By the mid-1970s, Fahey's output abated and he began to suffer from a drinking problem. He lost his home in the dissolution of his first marriage, remarried, divorced again and moved to Salem, Oregon in 1981 to live with his third wife. In 1986, Fahey contracted Epstein-Barr syndrome, a long-lasting viral infection similar to chronic fatigue syndrome, which exacerbated his diabetes and other health issues. He continued to perform in and around the Salem area. He broke up with his third wife and his life began to spiral downward. He made what appeared to be his last album in 1990.
Fahey spent much of the early 1990s living in poverty, mostly in cheap motels. Gigs had dried up, due to his health problems. He paid his rent by pawning his guitars and reselling rare records he found in thrift stores.
However, in 1994 there began a renewed interest in his music. A retrospective release called The Return of the Repressed was followed by a rapid succession of new releases, in parallel with the reissue of all the early Takoma releases by Fantasy Records.
The avant-garde musician Jim O'Rourke produced Fahey's 1997 Womblife album, while in the same year Fahey recorded an album with Cul de Sac, The Epiphany of Glenn Jones. BY this time, Fahey's music had changed from the melodic dreaminess and folk-based meditations of the 1960s and 1970s to a more harsh and confrontational style.
But his passion for traditional roots music had not gone away and after inheriting some money on the death of his father in 1995, Fahey used it to form another label, Revenant Records, to focus on reissuing obscure recordings of early blues, old-time music and anything else he took a fancy to. In 1997, the label issued its first crop of releases, including albums by artists such as British guitarist Derek Bailey, American pianist Cecil Taylor, guitarist Jim O'Rourke, bluegrass pioneers the Stanley Brothers, old-time banjo legend Dock Boggs, Rick Bishop of Sun City Girls and slide guitarist Jenks 'Tex' Carman. Revenant's most famous release was Screamin' and Hollerin' the Blues: The Worlds of Charley Patton, a 7-disc retrospective of Charley Patton and his contemporaries, which won 3 Grammy awards in 2003.
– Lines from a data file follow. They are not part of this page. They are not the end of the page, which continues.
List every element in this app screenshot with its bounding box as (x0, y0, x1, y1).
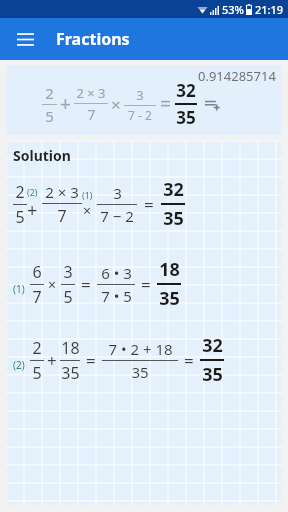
staticText: 2 × 3 (76, 84, 106, 102)
staticText: 7 − 2 (100, 206, 134, 226)
staticText: 2 (15, 181, 25, 203)
staticText: 3 (136, 86, 144, 104)
staticText: = (81, 273, 91, 296)
staticText: × (83, 201, 92, 220)
staticText: = (86, 349, 96, 372)
staticText: 7 - 2 (128, 107, 152, 123)
staticText: 32 (176, 79, 196, 102)
staticText: 3 (63, 261, 73, 283)
staticText: 35 (159, 286, 180, 311)
staticText: Solution (13, 146, 71, 165)
staticText: = (141, 273, 151, 296)
staticText: 0.914285714 (198, 67, 276, 85)
staticText: × (111, 93, 121, 116)
staticText: 5 (45, 106, 54, 126)
staticText: 2 (32, 337, 42, 359)
staticText: Fractions (56, 28, 130, 50)
staticText: 7 (32, 286, 42, 308)
staticText: 3 (113, 183, 122, 203)
staticText: (1) (13, 282, 25, 296)
staticText: 6 • 3 (101, 263, 132, 283)
staticText: 18 (159, 257, 180, 282)
staticText: 32 (202, 333, 223, 358)
staticText: × (48, 275, 57, 294)
staticText: 7 • 2 + 18 (108, 339, 173, 359)
staticText: + (47, 349, 57, 372)
staticText: 35 (163, 206, 184, 231)
staticText: + (27, 198, 38, 223)
staticText: 7 (87, 105, 96, 124)
staticText: 21:19 (255, 2, 284, 17)
staticText: 32 (163, 177, 184, 202)
staticText: 35 (176, 106, 196, 129)
staticText: 53% (222, 2, 244, 17)
staticText: (2) (27, 186, 38, 198)
staticText: 5 (63, 286, 73, 308)
staticText: + (60, 91, 71, 117)
staticText: = (184, 349, 194, 372)
staticText: 35 (61, 362, 80, 384)
staticText: 35 (131, 362, 149, 382)
staticText: 5 (15, 206, 25, 228)
staticText: 18 (61, 337, 80, 359)
staticText: (1) (82, 189, 93, 201)
staticText: 35 (202, 362, 223, 387)
staticText: 7 • 5 (101, 286, 132, 306)
staticText: = (160, 91, 171, 117)
staticText: 5 (32, 362, 42, 384)
button[interactable]: Open navigation menu (8, 22, 42, 56)
button[interactable]: Add to list (202, 94, 222, 114)
staticText: 2 (45, 83, 54, 103)
staticText: (2) (13, 358, 25, 372)
staticText: = (144, 193, 154, 216)
staticText: 6 (32, 261, 42, 283)
staticText: 7 (57, 205, 67, 227)
button[interactable]: 0.914285714 (6, 65, 282, 135)
staticText: 2 × 3 (45, 182, 79, 202)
His live performances became more improvised and experimental. He performed in Europe in 1999, including a show at the Queen Elizabeth Hall, London in September. His life appeared to observers to be spiralling out of control. Old fans often walked out of these concerts, but Fahey did not care.
In February 2001, just a few days before what would have been his 62nd birthday, John Fahey died at Salem Hospital after undergoing a sextuple bypass operation.
There have since been six tribute albums, reinforcing his reputation as a giant of 20th century American music.